AI without connectivity is a toy. The layer that makes AI useful is the layer that wires it into the systems your business actually runs on.
Unified data fabric
Schema reconciliation · cleaning · identity-aware retrieval
Operating layer
AI sees one business
No ‘supported systems’ list — patterns: API · DB · queue · file · screen.
Four source categories
Modern systems with APIs
ERPs (SAP S/4HANA, Oracle Cloud, NetSuite, Dynamics 365, Priority, Sage Intacct, Odoo, Workday), CRMs (Salesforce, HubSpot, Zoho), HCMs (Workday, BambooHR, ADP), commerce (Shopify, WooCommerce, Magento), helpdesks (Zendesk, Intercom, ServiceNow), warehouses (Snowflake, BigQuery, Databricks). REST, GraphQL, webhooks.
Legacy on-premise systems
SAP ECC, Oracle EBS, NAV, Magic, AS/400, custom apps from 2003 nobody understands anymore. Through APIs if they have them. Through databases (ODBC, JDBC, direct SQL) if they don't. Through message queues (RabbitMQ, Kafka, IBM MQ). Through file drops (SFTP, EDI, flat files).

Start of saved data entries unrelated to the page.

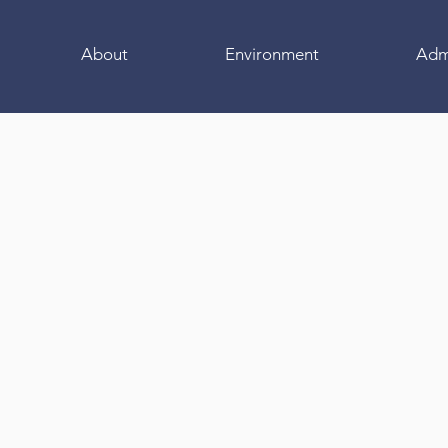
About
Environment
Adm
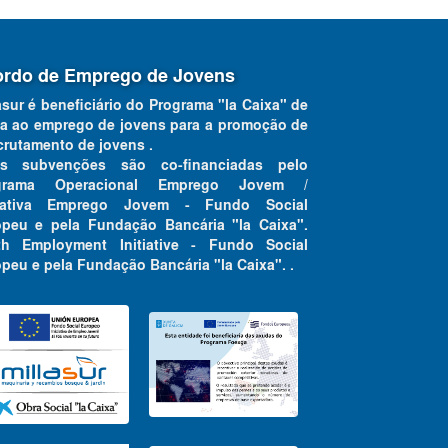
rdo de Emprego de Jovens
asur é beneficiário do Programa "la Caixa" de
a ao emprego de jovens para a promoção de
crutamento de jovens .
as subvenções são co-financiadas pelo
grama Operacional Emprego Jovem /
ciativa Emprego Jovem - Fundo Social
opeu e pela Fundação Bancária "la Caixa".
th Employment Initiative - Fundo Social
peu e pela Fundação Bancária "la Caixa". .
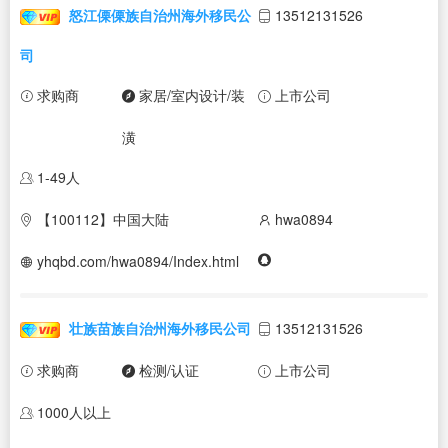
怒江傈傈族自治州海外移民公
13512131526
司
求购商
家居/室内设计/装
上市公司
潢
1-49人
【100112】中国大陆
hwa0894
yhqbd.com/hwa0894/Index.html
壮族苗族自治州海外移民公司
13512131526
求购商
检测/认证
上市公司
1000人以上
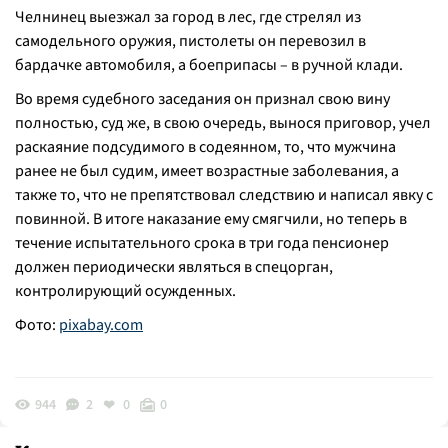
Челнинец выезжал за город в лес, где стрелял из
самодельного оружия, пистолеты он перевозил в
бардачке автомобиля, а боеприпасы – в ручной клади.
Во время судебного заседания он признал свою вину
полностью, суд же, в свою очередь, вынося приговор, учел
раскаяние подсудимого в содеянном, то, что мужчина
ранее не был судим, имеет возрастные заболевания, а
также то, что не препятствовал следствию и написал явку с
повинной. В итоге наказание ему смягчили, но теперь в
течение испытательного срока в три года пенсионер
должен периодически являться в спецорган,
контролирующий осужденных.
Фото:
pixabay.com
944
2
0
0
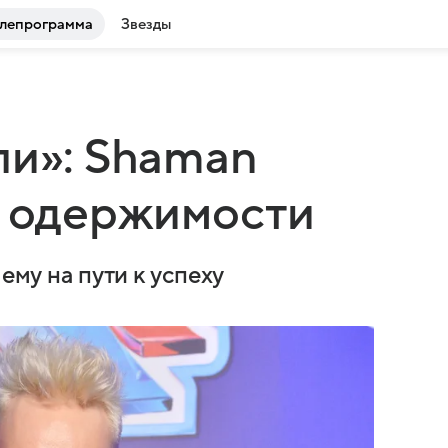
лепрограмма
Звезды
ли»: Shaman
й одержимости
ему на пути к успеху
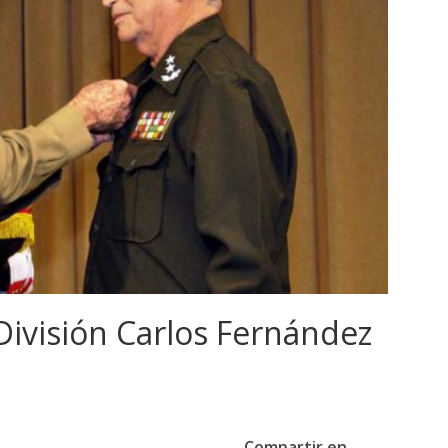
 División Carlos Fernández
Compartir en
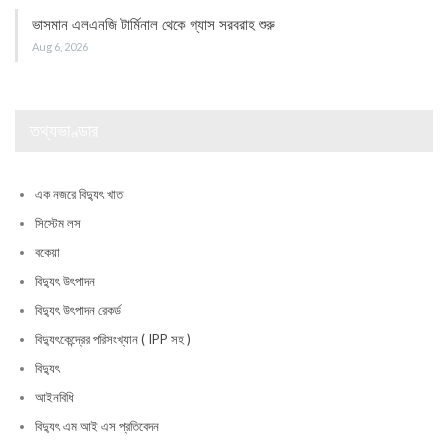
ভাসমান এলএনজি টার্মিনাল থেকে গ্যাস সরবরাহ শুরু
Aug 6, 2026
তথ্যভাণ্ডার
এক নজরে বিদ্যুৎ খাত
সিস্টেম লস
বকেয়া
বিদ্যুৎ উৎপাদন
বিদ্যুৎ উৎপাদন রেকর্ড
বিদ্যুৎকেন্দ্রের পরিসংখ্যান ( IPP সহ )
বিদ্যুৎ
আইনবিধি
বিদ্যুৎ এম আই এস প্রতিবেদন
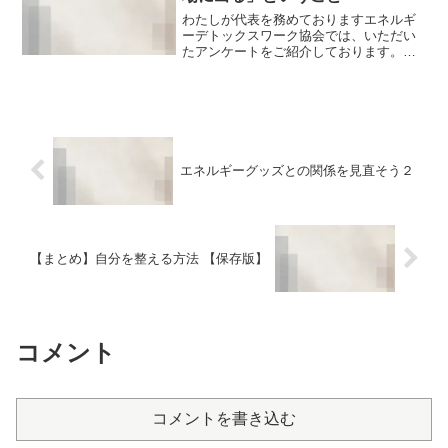
わたしが代表を務めておりますエネルギ
ーデトックスワーク協会では、いただい
たアンケートをご紹介しております。
「感想を人に伝える」ということは、学
んだことを振り返ったり、自分の理解度
を測る意味でもとても大切なことです。
今まで私個人が、特に感想を...
エネルギーグッズとの関係を見直そう２
【まとめ】自分を整える方法 【保存版】
コメント
コメントを書き込む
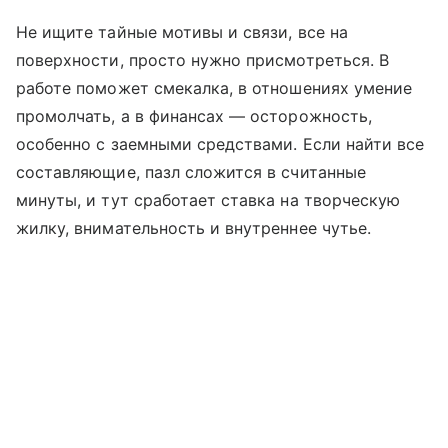
Не ищите тайные мотивы и связи, все на
поверхности, просто нужно присмотреться. В
работе поможет смекалка, в отношениях умение
промолчать, а в финансах — осторожность,
особенно с заемными средствами. Если найти все
составляющие, пазл сложится в считанные
минуты, и тут сработает ставка на творческую
жилку, внимательность и внутреннее чутье.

Unstructured & semi-structured
Email mailboxes (Microsoft 365, Google Workspace, Exchange). Document repositories (SharePoint, Drive, Box, Dropbox). Spreadsheets — yes, real ones. WhatsApp Business API. Slack, Teams. PDFs, scanned documents, contracts. Voice transcripts.
Edge & operational
POS systems, IoT devices, factory PLCs, vehicle telematics, customer call recordings, security camera streams, MES platforms. The layer treats every source equally.
Above the connectors sits a unified data fabric — schema reconciliation, cleaning on ingestion, and identity-aware retrieval. When a CFO asks BrainPack a question, the AI only sees data the CFO is allowed to see.
Leg Two.
Orchestrate.
Connecting AI to data is half the work. Making AI act on that data — across multiple systems, in multi-step workflows, with the right model at the right cost — is the other half.
Input
Goal · question · trigger
Model routing
fast · frontier · voice · ZDR
Agent execution
sales · invoice · inventory · …
Multi-system workflow
ERP + Slack + calendar
Conversation
text · voice · dashboards
Right work · right model · right cost · right governance — automatic.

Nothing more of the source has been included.